Re: RELENG_5 panic [nic: _mtx_lock_sleep: recursed on non-recursivemutex nfsd_mtx]

From: Robert Watson <rwatson_at_freebsd.org>
Date: Mon, 25 Oct 2004 09:13:27 +0100 (BST)
On Mon, 25 Oct 2004, Wilkinson, Alex wrote:

> The panic doesn't occur any longer since I upgraded world/kernel.
> Therefore what you have written below would be pointless. 
> 
> Are you suspecting that the bug is still there but not being triggered ? 
> 
> I can downgrade world/kernel for testing if possible and needed ? 
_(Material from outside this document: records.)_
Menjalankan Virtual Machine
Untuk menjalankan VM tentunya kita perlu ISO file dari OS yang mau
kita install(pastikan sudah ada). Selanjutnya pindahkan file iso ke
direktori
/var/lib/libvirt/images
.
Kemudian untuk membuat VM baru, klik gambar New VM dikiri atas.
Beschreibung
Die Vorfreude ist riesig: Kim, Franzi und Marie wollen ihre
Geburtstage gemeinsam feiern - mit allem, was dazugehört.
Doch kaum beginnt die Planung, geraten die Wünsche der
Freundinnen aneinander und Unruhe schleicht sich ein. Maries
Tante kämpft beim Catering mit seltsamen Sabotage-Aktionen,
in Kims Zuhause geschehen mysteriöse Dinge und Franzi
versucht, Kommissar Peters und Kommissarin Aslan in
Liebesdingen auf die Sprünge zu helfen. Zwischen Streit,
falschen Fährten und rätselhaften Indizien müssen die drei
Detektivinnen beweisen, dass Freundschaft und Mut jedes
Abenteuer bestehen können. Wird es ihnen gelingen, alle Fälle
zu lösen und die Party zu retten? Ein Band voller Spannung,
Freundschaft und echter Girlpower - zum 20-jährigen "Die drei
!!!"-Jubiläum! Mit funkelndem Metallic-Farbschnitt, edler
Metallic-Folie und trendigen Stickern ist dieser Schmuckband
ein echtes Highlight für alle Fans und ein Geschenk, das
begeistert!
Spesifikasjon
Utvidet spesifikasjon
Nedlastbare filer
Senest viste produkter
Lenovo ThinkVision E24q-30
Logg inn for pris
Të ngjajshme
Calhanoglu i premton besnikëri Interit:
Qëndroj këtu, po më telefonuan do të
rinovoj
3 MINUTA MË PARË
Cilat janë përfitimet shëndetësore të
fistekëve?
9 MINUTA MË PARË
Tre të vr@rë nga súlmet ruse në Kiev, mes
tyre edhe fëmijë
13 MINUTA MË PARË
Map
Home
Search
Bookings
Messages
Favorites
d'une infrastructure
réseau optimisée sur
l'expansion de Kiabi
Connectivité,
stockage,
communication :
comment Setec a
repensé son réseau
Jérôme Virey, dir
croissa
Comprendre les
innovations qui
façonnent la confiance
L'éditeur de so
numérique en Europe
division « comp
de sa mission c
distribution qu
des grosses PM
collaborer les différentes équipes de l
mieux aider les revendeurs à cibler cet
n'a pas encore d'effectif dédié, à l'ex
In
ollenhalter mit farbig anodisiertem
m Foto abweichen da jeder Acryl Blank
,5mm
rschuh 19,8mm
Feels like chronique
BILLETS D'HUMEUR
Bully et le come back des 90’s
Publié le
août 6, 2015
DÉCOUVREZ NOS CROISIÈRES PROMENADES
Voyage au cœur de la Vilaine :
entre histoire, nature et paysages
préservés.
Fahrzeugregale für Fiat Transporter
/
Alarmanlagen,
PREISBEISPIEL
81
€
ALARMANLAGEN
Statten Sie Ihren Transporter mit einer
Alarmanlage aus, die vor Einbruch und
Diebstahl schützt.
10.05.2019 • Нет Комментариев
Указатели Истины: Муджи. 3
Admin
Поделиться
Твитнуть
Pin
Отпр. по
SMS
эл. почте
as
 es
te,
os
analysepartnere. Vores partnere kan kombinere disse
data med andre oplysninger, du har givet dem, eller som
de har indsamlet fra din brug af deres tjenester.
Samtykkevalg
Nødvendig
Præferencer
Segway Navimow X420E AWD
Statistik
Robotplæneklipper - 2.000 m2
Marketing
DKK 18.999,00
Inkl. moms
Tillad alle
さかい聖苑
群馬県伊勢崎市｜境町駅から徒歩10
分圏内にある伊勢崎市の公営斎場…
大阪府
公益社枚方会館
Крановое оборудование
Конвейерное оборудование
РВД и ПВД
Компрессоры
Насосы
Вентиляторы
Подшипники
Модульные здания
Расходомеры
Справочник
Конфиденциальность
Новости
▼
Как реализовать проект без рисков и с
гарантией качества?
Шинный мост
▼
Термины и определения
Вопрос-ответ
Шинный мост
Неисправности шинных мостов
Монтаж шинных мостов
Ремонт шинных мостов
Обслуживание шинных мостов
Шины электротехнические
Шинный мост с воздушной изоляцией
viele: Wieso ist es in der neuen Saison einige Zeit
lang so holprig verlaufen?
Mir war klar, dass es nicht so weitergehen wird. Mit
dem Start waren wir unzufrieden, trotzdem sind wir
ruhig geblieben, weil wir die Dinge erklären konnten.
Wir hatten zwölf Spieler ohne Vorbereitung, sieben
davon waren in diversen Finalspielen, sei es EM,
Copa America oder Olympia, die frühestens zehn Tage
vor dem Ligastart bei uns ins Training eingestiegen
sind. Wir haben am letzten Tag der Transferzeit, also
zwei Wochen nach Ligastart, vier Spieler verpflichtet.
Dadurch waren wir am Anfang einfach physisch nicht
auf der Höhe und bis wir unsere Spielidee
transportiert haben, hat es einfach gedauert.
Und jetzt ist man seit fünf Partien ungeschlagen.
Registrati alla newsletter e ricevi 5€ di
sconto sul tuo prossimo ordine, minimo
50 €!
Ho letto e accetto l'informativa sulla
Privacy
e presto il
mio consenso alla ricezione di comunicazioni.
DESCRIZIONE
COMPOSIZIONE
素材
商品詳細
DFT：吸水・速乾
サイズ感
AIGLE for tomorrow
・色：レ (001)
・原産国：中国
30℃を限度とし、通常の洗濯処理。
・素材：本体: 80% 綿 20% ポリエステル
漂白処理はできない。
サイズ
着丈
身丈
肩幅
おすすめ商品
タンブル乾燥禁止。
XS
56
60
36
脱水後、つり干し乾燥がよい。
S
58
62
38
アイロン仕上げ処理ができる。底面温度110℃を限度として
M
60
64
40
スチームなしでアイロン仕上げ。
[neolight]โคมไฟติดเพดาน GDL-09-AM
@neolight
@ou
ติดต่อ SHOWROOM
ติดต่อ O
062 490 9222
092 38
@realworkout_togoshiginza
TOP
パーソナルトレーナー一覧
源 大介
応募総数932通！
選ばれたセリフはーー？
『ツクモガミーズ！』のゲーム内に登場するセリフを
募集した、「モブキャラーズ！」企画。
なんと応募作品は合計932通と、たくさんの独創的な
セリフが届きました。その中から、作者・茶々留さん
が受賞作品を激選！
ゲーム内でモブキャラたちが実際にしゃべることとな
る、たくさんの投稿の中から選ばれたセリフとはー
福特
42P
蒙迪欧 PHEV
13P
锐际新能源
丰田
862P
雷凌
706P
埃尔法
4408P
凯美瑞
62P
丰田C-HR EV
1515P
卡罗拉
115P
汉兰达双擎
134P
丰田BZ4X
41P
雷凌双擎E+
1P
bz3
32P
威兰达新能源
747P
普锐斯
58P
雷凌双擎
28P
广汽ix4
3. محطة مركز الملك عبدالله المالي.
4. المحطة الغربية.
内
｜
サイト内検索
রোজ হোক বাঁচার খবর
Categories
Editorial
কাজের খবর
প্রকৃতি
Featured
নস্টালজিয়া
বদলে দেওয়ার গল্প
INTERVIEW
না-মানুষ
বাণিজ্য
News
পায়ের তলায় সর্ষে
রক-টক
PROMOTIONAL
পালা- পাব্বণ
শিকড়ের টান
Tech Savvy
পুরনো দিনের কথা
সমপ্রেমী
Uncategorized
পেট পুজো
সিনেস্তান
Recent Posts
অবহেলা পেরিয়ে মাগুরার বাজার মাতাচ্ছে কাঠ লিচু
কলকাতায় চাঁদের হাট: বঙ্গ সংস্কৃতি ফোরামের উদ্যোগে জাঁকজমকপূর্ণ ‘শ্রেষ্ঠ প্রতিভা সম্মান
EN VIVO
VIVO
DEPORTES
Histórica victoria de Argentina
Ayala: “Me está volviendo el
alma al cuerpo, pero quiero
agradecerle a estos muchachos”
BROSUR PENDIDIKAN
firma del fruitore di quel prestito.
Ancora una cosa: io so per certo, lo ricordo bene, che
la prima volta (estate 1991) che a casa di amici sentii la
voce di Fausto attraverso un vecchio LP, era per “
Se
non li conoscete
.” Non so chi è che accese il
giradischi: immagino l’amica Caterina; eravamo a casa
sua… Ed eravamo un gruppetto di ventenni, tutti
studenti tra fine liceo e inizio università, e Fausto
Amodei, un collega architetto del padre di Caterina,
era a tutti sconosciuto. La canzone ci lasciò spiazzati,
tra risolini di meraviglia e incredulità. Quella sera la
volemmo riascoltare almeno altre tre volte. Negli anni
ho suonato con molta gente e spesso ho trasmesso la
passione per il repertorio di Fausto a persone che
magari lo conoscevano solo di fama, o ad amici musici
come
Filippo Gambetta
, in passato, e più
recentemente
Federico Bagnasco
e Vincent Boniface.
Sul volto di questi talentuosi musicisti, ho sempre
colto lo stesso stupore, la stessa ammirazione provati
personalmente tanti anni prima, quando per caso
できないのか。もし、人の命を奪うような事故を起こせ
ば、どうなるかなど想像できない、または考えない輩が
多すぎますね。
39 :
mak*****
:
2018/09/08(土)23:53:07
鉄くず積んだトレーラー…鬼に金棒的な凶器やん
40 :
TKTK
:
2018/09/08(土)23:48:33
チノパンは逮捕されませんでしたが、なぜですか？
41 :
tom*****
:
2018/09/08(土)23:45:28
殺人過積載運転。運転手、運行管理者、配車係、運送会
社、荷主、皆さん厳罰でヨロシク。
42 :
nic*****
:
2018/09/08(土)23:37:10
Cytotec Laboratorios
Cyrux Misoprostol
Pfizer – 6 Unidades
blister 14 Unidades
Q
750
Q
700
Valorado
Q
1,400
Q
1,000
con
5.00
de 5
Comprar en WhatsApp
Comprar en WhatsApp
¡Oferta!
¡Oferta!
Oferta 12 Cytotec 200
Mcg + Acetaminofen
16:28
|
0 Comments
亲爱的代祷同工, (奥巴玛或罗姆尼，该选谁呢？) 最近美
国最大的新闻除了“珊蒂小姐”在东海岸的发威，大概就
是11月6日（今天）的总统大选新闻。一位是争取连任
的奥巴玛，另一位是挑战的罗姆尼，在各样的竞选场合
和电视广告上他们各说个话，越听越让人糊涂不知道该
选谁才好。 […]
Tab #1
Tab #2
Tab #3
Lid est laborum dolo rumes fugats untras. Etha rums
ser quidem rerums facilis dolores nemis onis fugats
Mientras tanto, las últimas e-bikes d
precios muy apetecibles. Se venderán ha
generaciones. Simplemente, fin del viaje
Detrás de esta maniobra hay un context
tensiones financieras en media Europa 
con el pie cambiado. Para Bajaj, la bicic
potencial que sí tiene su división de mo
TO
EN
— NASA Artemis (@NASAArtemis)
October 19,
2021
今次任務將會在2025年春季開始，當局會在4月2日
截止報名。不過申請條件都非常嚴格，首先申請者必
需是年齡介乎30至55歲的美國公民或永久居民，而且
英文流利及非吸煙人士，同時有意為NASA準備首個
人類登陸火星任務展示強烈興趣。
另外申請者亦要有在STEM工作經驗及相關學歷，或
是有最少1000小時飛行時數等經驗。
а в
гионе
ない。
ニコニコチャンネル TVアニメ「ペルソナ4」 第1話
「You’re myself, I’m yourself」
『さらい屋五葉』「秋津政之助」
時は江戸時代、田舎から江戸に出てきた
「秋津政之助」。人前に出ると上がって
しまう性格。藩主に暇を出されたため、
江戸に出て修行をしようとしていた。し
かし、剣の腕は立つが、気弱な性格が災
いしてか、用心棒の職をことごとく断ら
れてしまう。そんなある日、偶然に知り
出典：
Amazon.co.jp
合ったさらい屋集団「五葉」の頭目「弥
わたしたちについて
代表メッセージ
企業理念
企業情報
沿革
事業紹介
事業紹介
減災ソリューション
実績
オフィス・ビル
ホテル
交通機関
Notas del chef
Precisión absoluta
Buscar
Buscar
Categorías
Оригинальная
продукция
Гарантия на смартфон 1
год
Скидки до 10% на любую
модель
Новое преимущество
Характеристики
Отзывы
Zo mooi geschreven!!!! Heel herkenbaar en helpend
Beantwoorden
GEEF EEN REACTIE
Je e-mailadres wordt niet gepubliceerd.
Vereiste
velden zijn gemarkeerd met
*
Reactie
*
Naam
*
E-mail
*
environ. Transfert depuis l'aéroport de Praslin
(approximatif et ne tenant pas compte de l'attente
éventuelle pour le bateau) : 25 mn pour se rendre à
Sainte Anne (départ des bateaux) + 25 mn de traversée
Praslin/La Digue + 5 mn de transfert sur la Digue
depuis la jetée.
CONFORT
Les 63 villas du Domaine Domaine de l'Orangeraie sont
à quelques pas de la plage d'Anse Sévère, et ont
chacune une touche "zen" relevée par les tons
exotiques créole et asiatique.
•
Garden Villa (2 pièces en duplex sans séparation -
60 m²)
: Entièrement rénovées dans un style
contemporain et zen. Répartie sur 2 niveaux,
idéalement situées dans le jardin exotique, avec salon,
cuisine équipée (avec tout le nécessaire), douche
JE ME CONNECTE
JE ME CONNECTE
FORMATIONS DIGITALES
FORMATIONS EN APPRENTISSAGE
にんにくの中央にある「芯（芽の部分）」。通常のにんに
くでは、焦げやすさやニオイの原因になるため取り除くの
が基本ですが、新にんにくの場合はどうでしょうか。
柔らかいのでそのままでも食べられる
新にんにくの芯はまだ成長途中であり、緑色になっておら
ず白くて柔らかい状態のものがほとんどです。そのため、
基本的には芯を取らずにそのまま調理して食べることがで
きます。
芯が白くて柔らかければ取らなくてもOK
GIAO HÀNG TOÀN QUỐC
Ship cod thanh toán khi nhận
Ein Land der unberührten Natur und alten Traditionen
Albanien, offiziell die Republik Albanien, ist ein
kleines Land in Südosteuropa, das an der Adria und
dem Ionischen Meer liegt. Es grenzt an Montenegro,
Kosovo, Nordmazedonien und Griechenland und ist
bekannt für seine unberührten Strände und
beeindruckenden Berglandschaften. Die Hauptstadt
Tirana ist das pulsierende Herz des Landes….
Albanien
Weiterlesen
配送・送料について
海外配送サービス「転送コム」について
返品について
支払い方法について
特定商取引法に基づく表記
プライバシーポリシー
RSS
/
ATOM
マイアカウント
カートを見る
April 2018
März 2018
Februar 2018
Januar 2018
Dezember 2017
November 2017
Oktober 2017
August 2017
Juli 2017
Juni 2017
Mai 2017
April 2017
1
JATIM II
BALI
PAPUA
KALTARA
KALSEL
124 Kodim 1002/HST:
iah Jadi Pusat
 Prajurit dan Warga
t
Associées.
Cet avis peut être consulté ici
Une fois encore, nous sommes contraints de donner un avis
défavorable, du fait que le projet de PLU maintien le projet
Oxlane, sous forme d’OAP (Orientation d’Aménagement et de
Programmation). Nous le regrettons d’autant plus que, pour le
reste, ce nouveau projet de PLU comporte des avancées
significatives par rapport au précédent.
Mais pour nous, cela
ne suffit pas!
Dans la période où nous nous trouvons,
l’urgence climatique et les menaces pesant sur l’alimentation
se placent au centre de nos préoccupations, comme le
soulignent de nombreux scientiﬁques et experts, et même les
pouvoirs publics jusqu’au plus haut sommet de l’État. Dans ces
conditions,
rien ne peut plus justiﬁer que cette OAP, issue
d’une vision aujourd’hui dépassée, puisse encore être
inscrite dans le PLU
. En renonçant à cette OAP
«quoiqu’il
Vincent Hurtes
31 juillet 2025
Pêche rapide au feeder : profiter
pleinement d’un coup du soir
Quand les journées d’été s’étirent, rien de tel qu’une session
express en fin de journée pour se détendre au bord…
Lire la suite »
I believe I copied you in a follow-up message, which might be a few more
messages into your message queue, in which I said something on the order
of "Ah, I found the bug -- did you recently rearrange the disks?".  I
committed a patch that I believe should fix the problem (and a small class
of related problems).  The problem you were experiencing should have gone
away after the last NFS client we rebooted or unmounted the NFS file
system following the disk rearrangement, and then would not have recurred
unless the disks were further rearranged.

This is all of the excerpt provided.